第六十四話③
「上に上がるよ、気をつけてね♡」
甘ったるい声色の上に、語尾にハートマークがついている話し方、まるでオタク向けアニメのヒロインのような声が板付近で聞こえてくる。
機械音ではなく、その場から話しかけられていると思える程透き通った声だが、その声を発したであろう人物は見当たらない。
恐らく、録音に近い何かなのだろう。
ガクンと、大きく板が揺れる。
今さっき、「上に上がる」と言っていたな……。
「ちょっと待て、嘘だろ!?」
その板は途端に上へと上がっていき、俺は必死にそれにしがみついた。
上にのぼる風圧で、髪と衣服が物凄い速度で靡いている。
天井にぶつかるほどのスピードだった為、俺は途中から頭を守るようにおさえた。
するとものの数秒で、板はピタリと止まる。
辿り着いた場所は時計塔の天井付近で、背伸びをすれば頭をぶつけてしまいそうになる程の距離だ。
目の前にいかにも足場だと思えるスペースがあり、戸惑いながらもひとまず、その場に乗り移る。

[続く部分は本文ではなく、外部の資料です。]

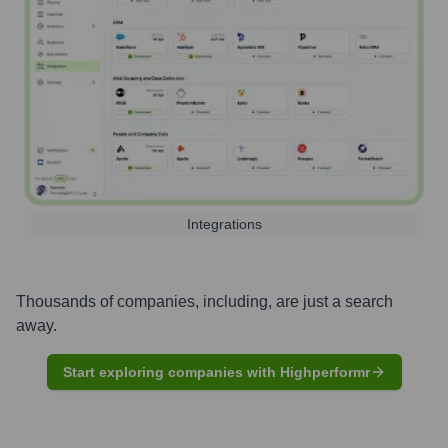
Integrations
Thousands of companies, including, are just a search
away.
Start exploring companies with Highperformr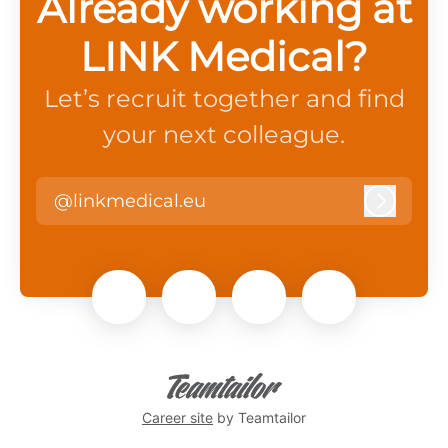
Already working at
LINK Medical?
Let’s recruit together and find
your next colleague.
@linkmedical.eu
Log in
Career site
by Teamtailor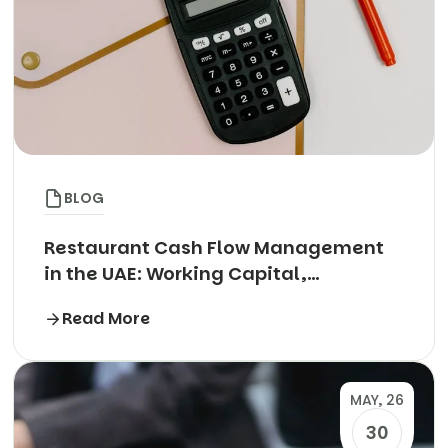
BLOG
Restaurant Cash Flow Management
in the UAE: Working Capital,
Aggregator Payouts and the Rent
Read More
Cheque Trap
MAY, 26
30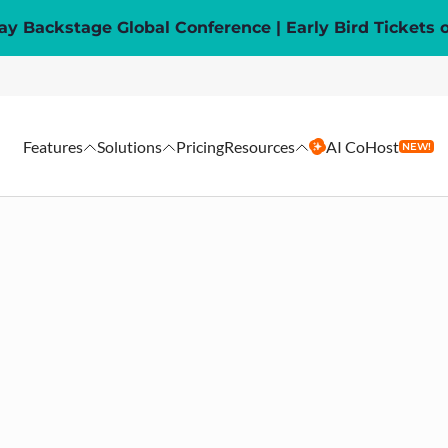
y Backstage Global Conference | Early Bird Tickets 
Features
Solutions
Pricing
Resources
AI CoHost
NEW!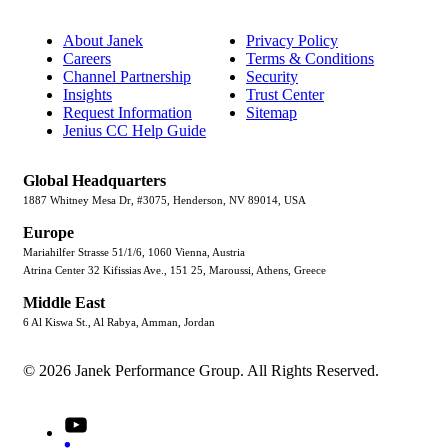
About Janek
Privacy Policy
Careers
Terms & Conditions
Channel Partnership
Security
Insights
Trust Center
Request Information
Sitemap
Jenius CC Help Guide
Global Headquarters
1887 Whitney Mesa Dr, #3075, Henderson, NV 89014, USA
Europe
Mariahilfer Strasse 51/1/6, 1060 Vienna, Austria
Atrina Center 32 Kifissias Ave., 151 25, Maroussi, Athens, Greece
Middle East
6 Al Kiswa St., Al Rabya, Amman, Jordan
© 2026 Janek Performance Group. All Rights Reserved.
Youtube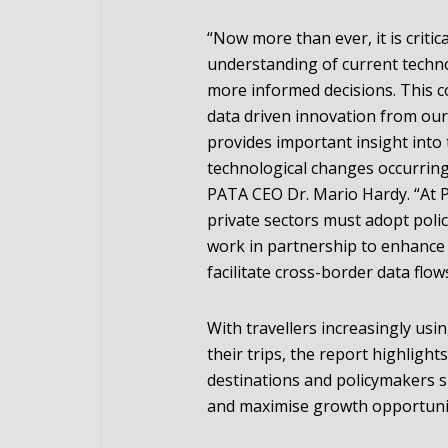
“Now more than ever, it is criti
understanding of current techn
more informed decisions. This c
data driven innovation from ou
provides important insight into
technological changes occurring 
PATA CEO Dr. Mario Hardy. “At P
private sectors must adopt polic
work in partnership to enhance 
facilitate cross-border data flows
With travellers increasingly usi
their trips, the report highligh
destinations and policymakers 
and maximise growth opportuniti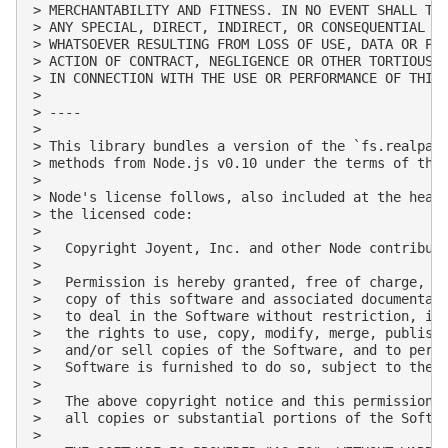
> MERCHANTABILITY AND FITNESS. IN NO EVENT SHALL THE
> ANY SPECIAL, DIRECT, INDIRECT, OR CONSEQUENTIAL DA
> WHATSOEVER RESULTING FROM LOSS OF USE, DATA OR PRO
> ACTION OF CONTRACT, NEGLIGENCE OR OTHER TORTIOUS A
> IN CONNECTION WITH THE USE OR PERFORMANCE OF THIS 
>

> ----

>

> This library bundles a version of the `fs.realpath
> methods from Node.js v0.10 under the terms of the 
>

> Node's license follows, also included at the heade
> the licensed code:

>

>   Copyright Joyent, Inc. and other Node contributo
>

それと同時に、再び板は下へと物凄い速度で戻っていった。
一応下を覗けばアカリ達が見えるが、その大きさはとても小さく見えて、声が聞こえないどころか、何をしているのかすらわからない。
足場の先には扉のようなものがあり、俺はそこへと進むことにした。
一歩踏み外せば落ちてしまう場所に、止まる理由はないからな。
扉を開こうとドアノブを回すが、扉を引いても開く気配がない。
ならば押してみようと、力強く押してみるが僅かに動くだけで開く事はない。
よくドアノブを見てみると、そこには鍵穴がある事に気がついた。
どうりで開かないわけだと納得した上で、どうするのかを考える。
「御者が持っていた鍵で、開ける事は出来ないだろうか……」
「試してもらったら?」
「ん!?」
独り言に返事が返ってきたので、慌てて後ろを振り返ると、その場にはアカリと御者の姿があった。
「……お前達も来たのか」
「登っていくのを見て、エレベーターに近い何かだって気がついたからね。……ただ、少し早すぎるわ」
「本当に……本当にその通りです」
御者はあのようなものが苦手らしく、胸に手を当てて息を切らしていた。
「……そんな状態で悪いが、鍵を貸してくれないか? 使えるかわからないが、試してみたい」
「分かりました……でしたらどうぞ」
そう言って鍵を手渡してきた。先程は自ら進んで開けてくれたが、今はそう言った余裕がないみたいだ。
「じゃあ早速試して見ましょう」
「あー……これで開いてくれたら助かるのだがな」
「開かなかったらどうするの? 壊すの?」
「……そうはしたくない。だから頼む、開いてくれ」
そのように願いながら、俺は鍵を鍵穴に突き刺した。